Tuesday, December 16, 2014

Never Enough Patience


My patience gets worn.  It is exhausting being a mom.  It is exhausting having to constantly have answers and be on your game.  I lose my patience on a daily basis. I would like to learn how to control my reactions to my kids, which I haven’t done that yet.  I am very reactive to my kids and I hate that about myself.  I have a hard time stepping back and taking a breath before saying what needs (or in some cases doesn't need) to be said. 

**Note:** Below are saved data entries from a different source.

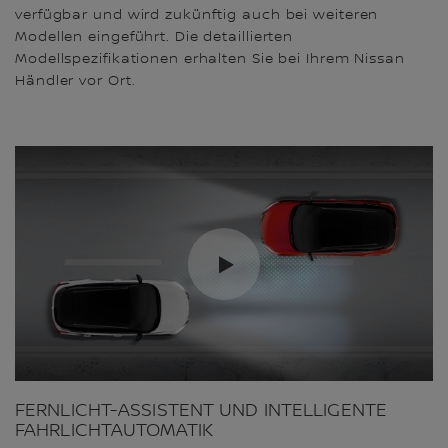
verfügbar und wird zukünftig auch bei weiteren
Modellen eingeführt. Die detaillierten
Modellspezifikationen erhalten Sie bei Ihrem Nissan
Händler vor Ort.
FERNLICHT-ASSISTENT UND INTELLIGENTE
FAHRLICHTAUTOMATIK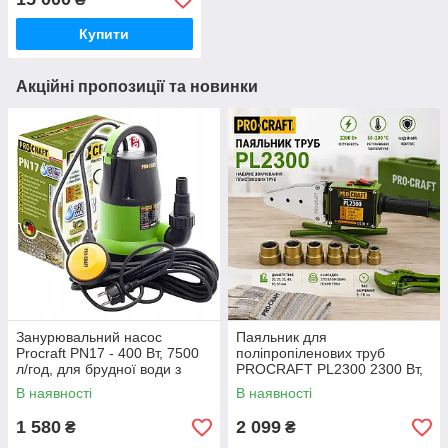
Купити
Акційні пропозиції та новинки
Занурювальний насос
Паяльник для
Procraft PN17 - 400 Вт, 7500
поліпропіленових труб
л/год, для брудної води з
PROCRAFT PL2300 2300 Вт,
частками до 35 мм німецький
температура до 300 °C,
В наявності
В наявності
насадки 20-63 мм, кейс,
ножиці та аксесуари
1 580
2 099
₴
₴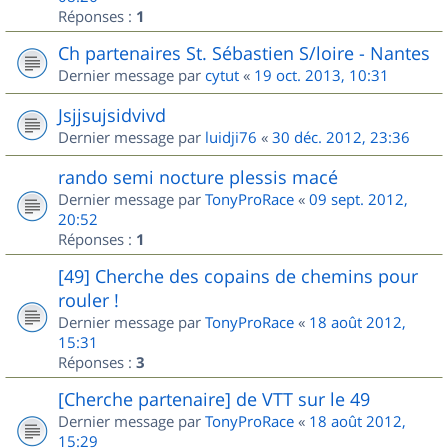
Réponses :
1
Ch partenaires St. Sébastien S/loire - Nantes
Dernier message par
cytut
«
19 oct. 2013, 10:31
Jsjjsujsidvivd
Dernier message par
luidji76
«
30 déc. 2012, 23:36
rando semi nocture plessis macé
Dernier message par
TonyProRace
«
09 sept. 2012,
20:52
Réponses :
1
[49] Cherche des copains de chemins pour
rouler !
Dernier message par
TonyProRace
«
18 août 2012,
15:31
Réponses :
3
[Cherche partenaire] de VTT sur le 49
Dernier message par
TonyProRace
«
18 août 2012,
15:29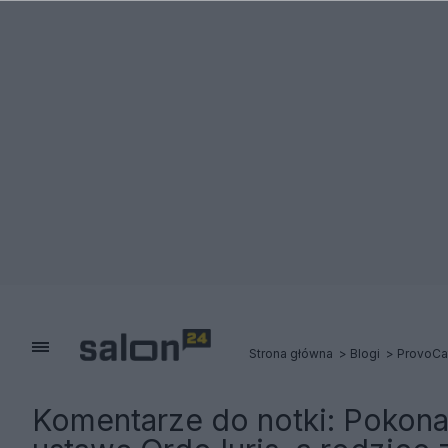
Strona główna
Blogi
ProvoCa
Komentarze do notki:
Pokona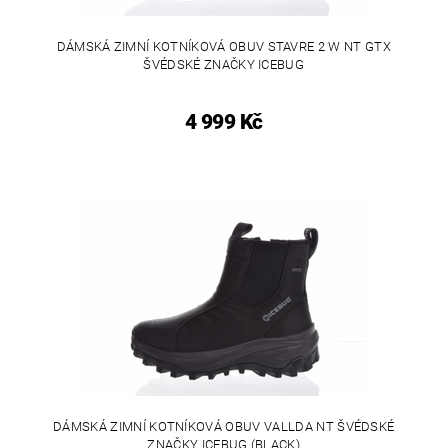
DÁMSKÁ ZIMNÍ KOTNÍKOVÁ OBUV STAVRE 2 W NT GTX
ŠVÉDSKÉ ZNAČKY ICEBUG
4 999 Kč
DÁMSKÁ ZIMNÍ KOTNÍKOVÁ OBUV VALLDA NT ŠVÉDSKÉ
ZNAČKY ICEBUG (BLACK)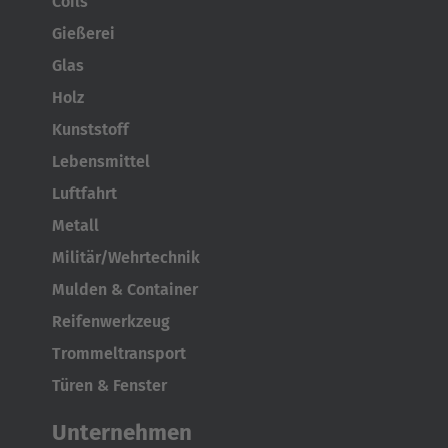
Coils
Gießerei
Glas
Holz
Kunststoff
Lebensmittel
Luftfahrt
Metall
Militär/Wehrtechnik
Mulden & Container
Reifenwerkzeug
Trommeltransport
Türen & Fenster
Unternehmen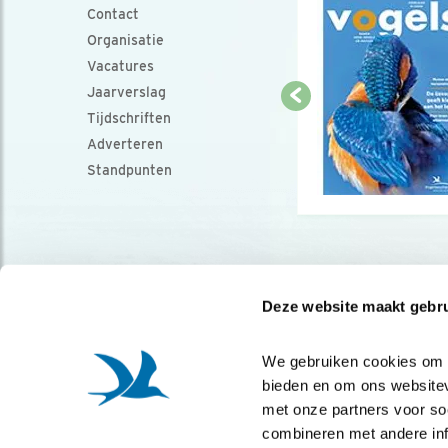
Contact
Organisatie
Vacatures
Jaarverslag
Tijdschriften
Adverteren
Standpunten
Deze website maakt gebru
We gebruiken cookies om co
bieden en om ons websitev
met onze partners voor so
combineren met andere info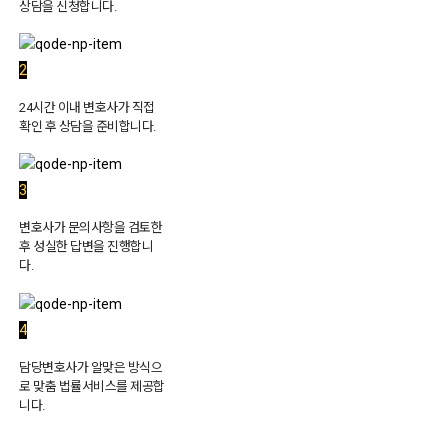
상담을 신청합니다.
2
24시간 이내 변호사가 직접
확인 후 상담을 준비합니다.
3
변호사가 문의사항을 검토한
후 성실한 답변을 진행합니
다.
4
담당변호사가 알맞은 방식으
로 맞춤 법률서비스를 제공합
니다.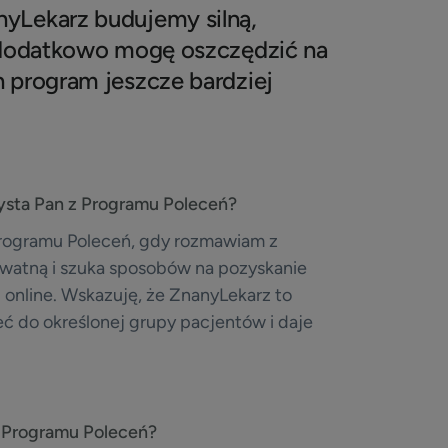
yLekarz budujemy silną,
a dodatkowo mogę oszczędzić na
n program jeszcze bardziej
zysta Pan z Programu Poleceń?
Programu Poleceń, gdy rozmawiam z
ywatną i szuka sposobów na pozyskanie
 online. Wskazuję, że ZnanyLekarz to
ć do określonej grupy pacjentów i daje
z Programu Poleceń?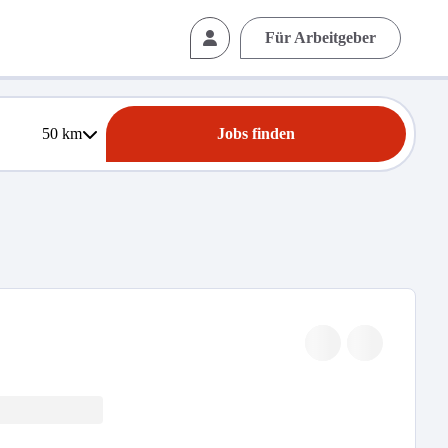
Für Arbeitgeber
50
km
Jobs finden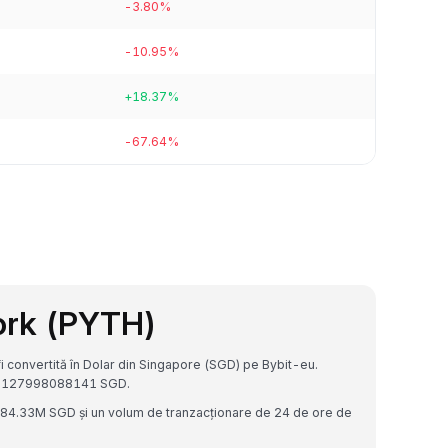
-3.80%
-10.95%
+18.37%
-67.64%
ork (PYTH)
 convertită în Dolar din Singapore (SGD) pe Bybit-eu.
.50127998088141 SGD.
$384.33M SGD și un volum de tranzacționare de 24 de ore de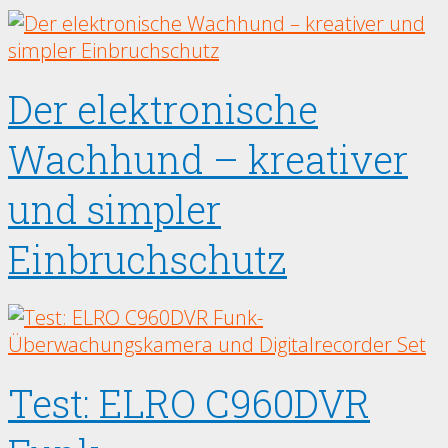
Der elektronische
Wachhund – kreativer
und simpler
Einbruchschutz
Test: ELRO C960DVR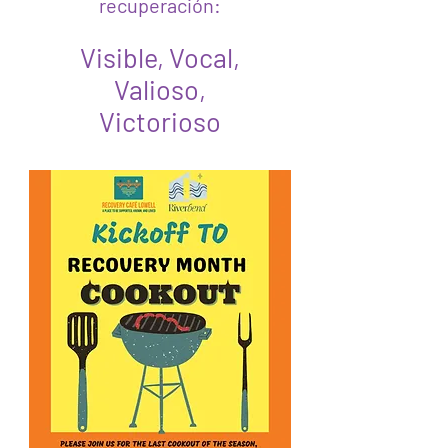
recuperación:
Visible, Vocal,
Valioso,
Victorioso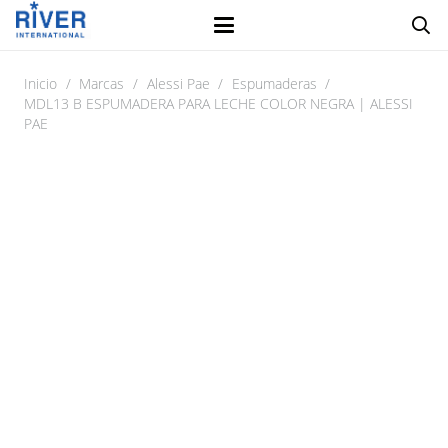
Inicio
/
Marcas
/
Alessi Pae
/
Espumaderas
/
MDL13 B ESPUMADERA PARA LECHE COLOR NEGRA | ALESSI
PAE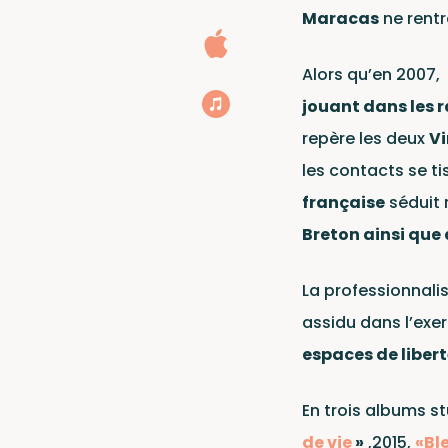
Actua
Maracas
ne rentr
Alors qu’en 2007,
jouant dans les 
repère les deux
Vi
les contacts se ti
française
séduit 
Breton ainsi que 
Conc
La professionnalis
assidu dans l’exer
espaces de libert
Wagram Music / Chapte
En trois albums st
de vie
»
,2015,
«Bl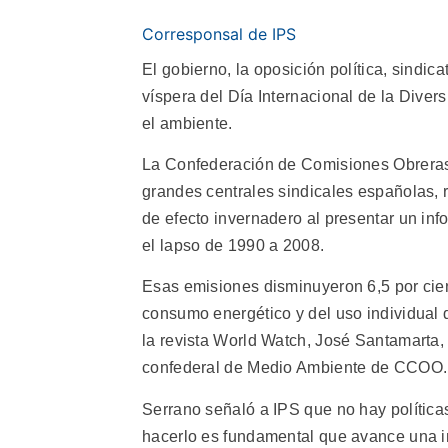
Corresponsal de IPS
El gobierno, la oposición política, sind
víspera del Día Internacional de la Diver
el ambiente.
La Confederación de Comisiones Obreras
grandes centrales sindicales españolas,
de efecto invernadero al presentar un in
el lapso de 1990 a 2008.
Esas emisiones disminuyeron 6,5 por cient
consumo energético y del uso individual d
la revista World Watch, José Santamarta, 
confederal de Medio Ambiente de CCOO.
Serrano señaló a IPS que no hay política
hacerlo es fundamental que avance una i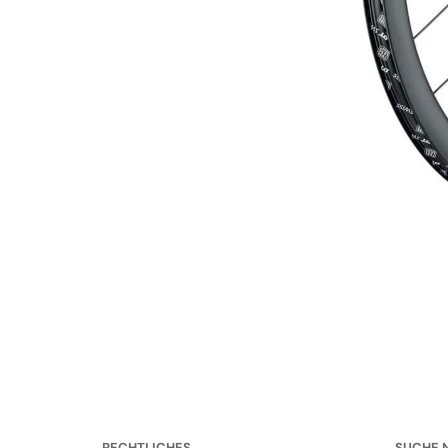
RECHTLICHES
SUCHE 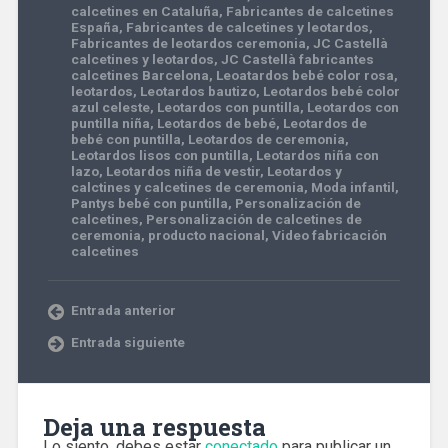
calcetines en Cataluña
,
Fabricantes de calcetines
España
,
Fabricantes de calcetines y leotardos
,
Fabricantes de leotardos ceremonia
,
JC Castellà
calcetines y leotardos
,
JC Castellà fabricantes
calcetines Barcelona
,
Leoatardos bebé color rosa
,
leotardos
,
Leotardos bautizo
,
Leotardos bebé color
azul celeste
,
Leotardos con puntilla
,
Leotardos con
puntilla niña
,
Leotardos de bebé
,
Leotardos de
bebé con puntilla
,
Leotardos de ceremonia
,
Leotardos lisos con puntilla
,
Leotardos niña con
lazo
,
Leotardos niña de vestir
,
Leotardos y
calctines y calcetines de ceremonia
,
Moda infantil
,
Pantys bebé con puntilla
,
Personalización de
calcetines
,
Personalización de calcetines de
ceremonia
,
producto nacional
,
Video fabricación
calcetines
Entrada anterior
Entrada siguiente
Deja una respuesta
Lo siento, debes estar
conectado
para publicar un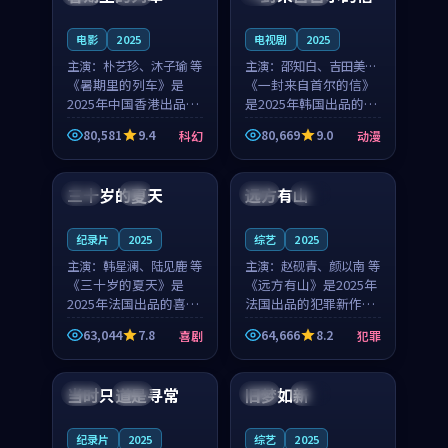
之...
与...
电影
2025
电视剧
2025
主演：
朴艺珍、沐子瑜 等
主演：
邵知白、吉田美琴
《暑期里的列车》是
等
《一封来自首尔的信》
2025年中国香港出品的
是2025年韩国出品的动
科幻新作，主创团队希
漫新作，主创团队希望
80,581
9.4
80,669
9.0
科幻
动漫
望用城市夜归人的故事
用高考往事的故事让观
99:12
99:48
让观众停下来想一想。
众停下来想一想。邵知
朴艺珍领衔，沐子瑜担
白领衔，吉田美琴担任
三十岁的夏天
远方有山
法国
4K
法国
独播
任重要角色，郑书延的
重要角色，谢承南的
叙...
叙...
纪录片
2025
综艺
2025
主演：
韩星澜、陆见鹿 等
主演：
赵砚青、颜以南 等
《三十岁的夏天》是
《远方有山》是2025年
2025年法国出品的喜剧
法国出品的犯罪新作，
新作，主创团队希望用
主创团队希望用高校追
63,044
7.8
64,666
8.2
喜剧
犯罪
深夜电台的故事让观众
梦的故事让观众停下来
99:32
99:08
停下来想一想。韩星澜
想一想。赵砚青领衔，
领衔，陆见鹿担任重要
颜以南担任重要角色，
当时只道是寻常
旧梦如新
泰国
杜比
中国
高分
角色，山田纯一的叙事
山田纯一的叙事节奏
节...
一...
纪录片
2025
综艺
2025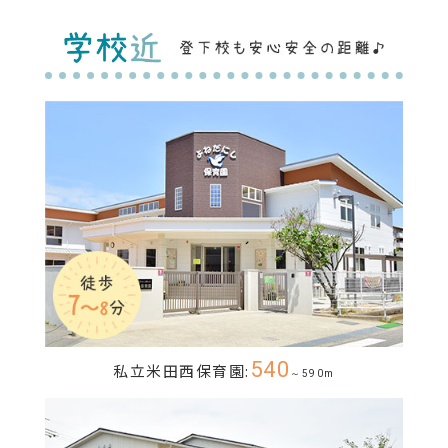
540
私立米田西保育園:
～590m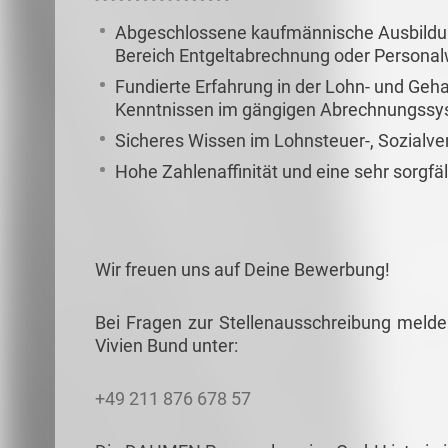
Abgeschlossene kaufmännische Ausbildung
Bereich Entgeltabrechnung oder Persona
Fundierte Erfahrung in der Lohn- und Geh
Kenntnissen im gängigen Abrechnungss
Sicheres Wissen im Lohnsteuer-, Sozialve
Hohe Zahlenaffinität und eine sehr sorgfäl
Wir freuen uns auf Deine Bewerbung!
Bei Fragen zur Stellenausschreibung melde
Vivien Bund unter:
+49 211 876 678 57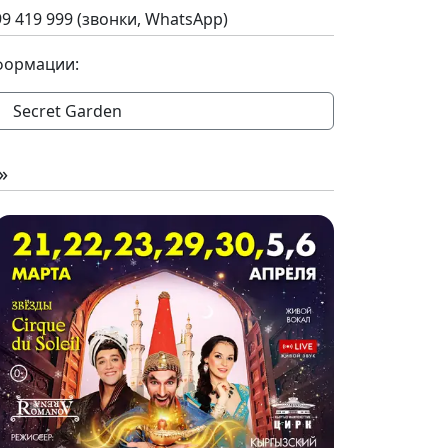
9 419 999 (звонки, WhatsApp)
формации:
Secret Garden
»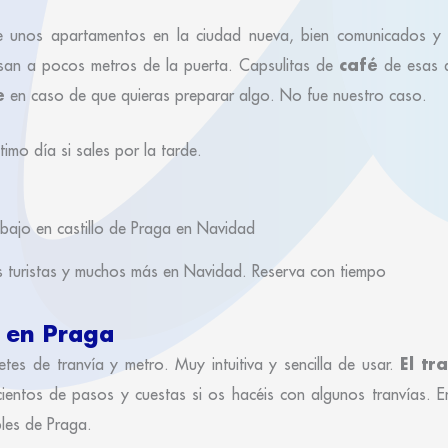
e unos apartamentos en la ciudad nueva, bien comunicados y 
café
asan a pocos metros de la puerta. Capsulitas de
de esas q
e
en caso de que quieras preparar algo. No fue nuestro caso.
imo día si sales por la tarde.
s turistas y muchos más en Navidad. Reserva con tiempo
e en Praga
El tr
tes de tranvía y metro. Muy intuitiva y sencilla de usar.
entos de pasos y cuestas si os hacéis con algunos tranvías. E
les de Praga.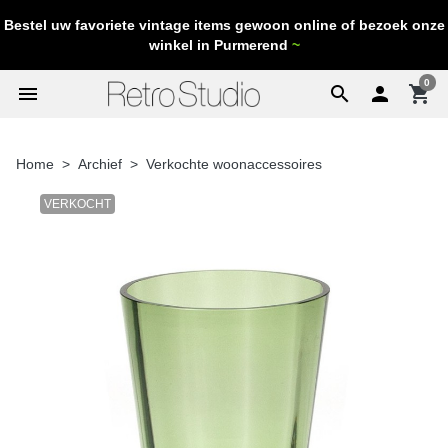
Bestel uw favoriete vintage items gewoon online of bezoek onze
winkel in Purmerend
~
0
menu
search

shopping_cart
Home
Archief
Verkochte woonaccessoires
VERKOCHT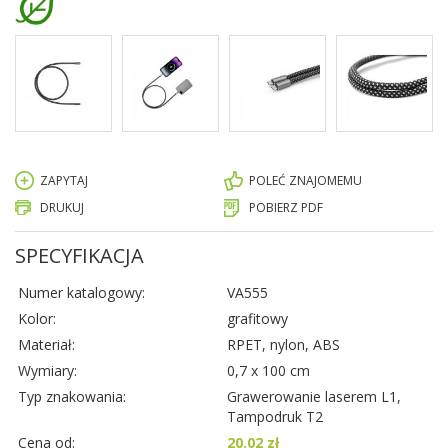
ZAPYTAJ
POLEĆ ZNAJOMEMU
DRUKUJ
POBIERZ PDF
SPECYFIKACJA
Numer katalogowy:
VA555
Kolor:
grafitowy
Materiał:
RPET, nylon, ABS
Wymiary:
0,7 x 100 cm
Typ znakowania:
Grawerowanie laserem L1,
Tampodruk T2
Cena od:
20.02 zł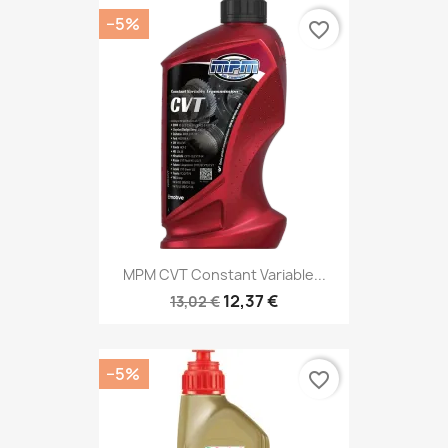
−5%
favorite_border
MPM CVT Constant Variable...
12,37 €
13,02 €
−5%
favorite_border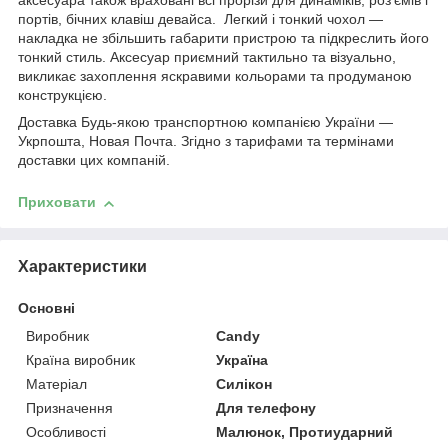
аксесуара також враховані всі прорізи для динаміків, роз'ємів і
портів, бічних клавіш девайса. Легкий і тонкий чохол —
накладка не збільшить габарити пристрою та підкреслить його
тонкий стиль. Аксесуар приємний тактильно та візуально,
викликає захоплення яскравими кольорами та продуманою
конструкцією.
Доставка Будь-якою транспортною компанією України —
Укрпошта, Новая Почта. Згідно з тарифами та термінами
доставки цих компаній.
Приховати
Характеристики
Основні
Виробник
Candy
Країна виробник
Україна
Матеріал
Силікон
Призначення
Для телефону
Особливості
Малюнок, Протиударний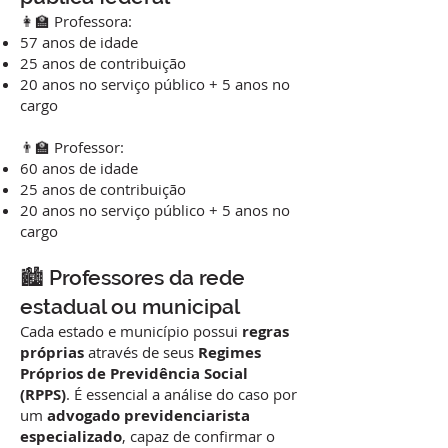
👩‍🏫 Professora:
57 anos de idade
25 anos de contribuição
20 anos no serviço público + 5 anos no
cargo
👨‍🏫 Professor:
60 anos de idade
25 anos de contribuição
20 anos no serviço público + 5 anos no
cargo
🏙️ Professores da rede
estadual ou municipal
Cada estado e município possui
regras
próprias
através de seus
Regimes
Próprios de Previdência Social
(RPPS)
. É essencial a análise do caso por
um
advogado previdenciarista
especializado
, capaz de confirmar o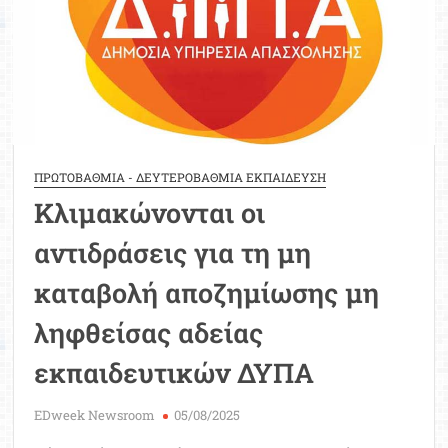
ΕΒΠ,
μετά
την
πρόσληψή
τους
ΠΡΩΤΟΒΑΘΜΙΑ - ΔΕΥΤΕΡΟΒΑΘΜΙΑ ΕΚΠΑΙΔΕΥΣΗ
Κλιμακώνονται οι
αντιδράσεις για τη μη
καταβολή αποζημίωσης μη
ληφθείσας αδείας
εκπαιδευτικών ΔΥΠΑ
EDweek Newsroom
05/08/2025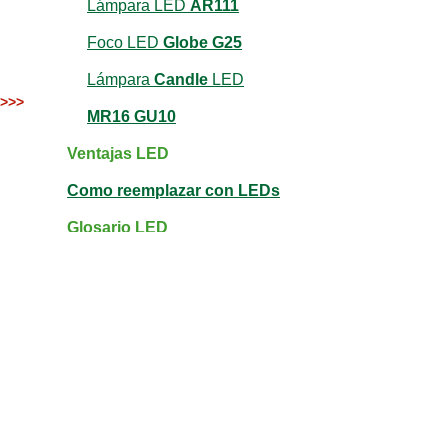
Lámpara LED
AR111
Foco LED
Globe G25
Lámpara
Candle
LED
>>>
MR16 GU10
Ventajas LED
Como reemplazar con LEDs
Glosario LED
Fichas tecnicas PDF
Compra online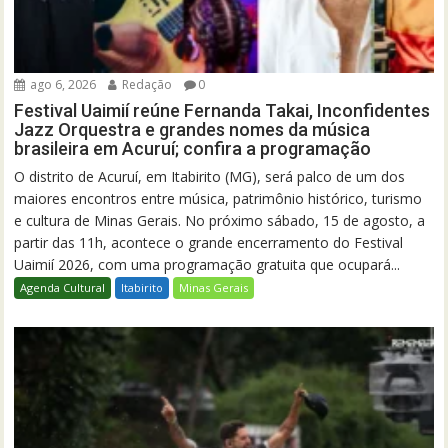
ago 6, 2026
Redação
0
Festival Uaimií reúne Fernanda Takai, Inconfidentes
Jazz Orquestra e grandes nomes da música
brasileira em Acuruí; confira a programação
O distrito de Acuruí, em Itabirito (MG), será palco de um dos
maiores encontros entre música, patrimônio histórico, turismo
e cultura de Minas Gerais. No próximo sábado, 15 de agosto, a
partir das 11h, acontece o grande encerramento do Festival
Uaimií 2026, com uma programação gratuita que ocupará...
Agenda Cultural
Itabirito
Minas Gerais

However, being reactive leads to exciting things as well.  Everything is a celebration. I get super excited when they do things and I love my reaction when they share something new. You got an A on a spelling test? Jumping around the kitchen! You were on purple at school? Ice cream! You mastered your round off? Mom will do one too! You scored in your game? I am screaming on the sidelines.  Everything is a big deal, which means when things aren’t always sugar and spice that is a big deal too. 

I don’t handle not listening well.  It is the kryptonite that leads to some ugly things in my house.  My kids have the world’s most magical selective hearing.  They don’t hear me say put your shoes on or brush your teeth, but they can hear me unwrap a candy bar from a different room. It is truly a gift of theirs.

I lose my patience with them daily.  Luckily for me we are forgiving people. I forgive them for never listening and they forgive me for being “mean.”

I wonder at what point will they actually start to follow directions.  I wonder if I have done something wrong as their mother along the way.  I wonder if  it is me that has made them think they don’t have to listen when I speak.  The other thing I have noticed as a mom is it is really hard to forgive yourself when you overreact to something.  We never want our kids to be sad and when we are the one responsible for them being sad it is painful.  Forgiveness is key on both ends. 

I wouldn’t trade being a mom for anything in the world, I have learned more about myself than I ever knew possible.  The love these kids have given me is unexplainable. 

I am thankful for children that are loving and accepting.  I am thankful for new starts to each day.  I am thankful for friends and a husband that can talk me off a ledge any day of the week.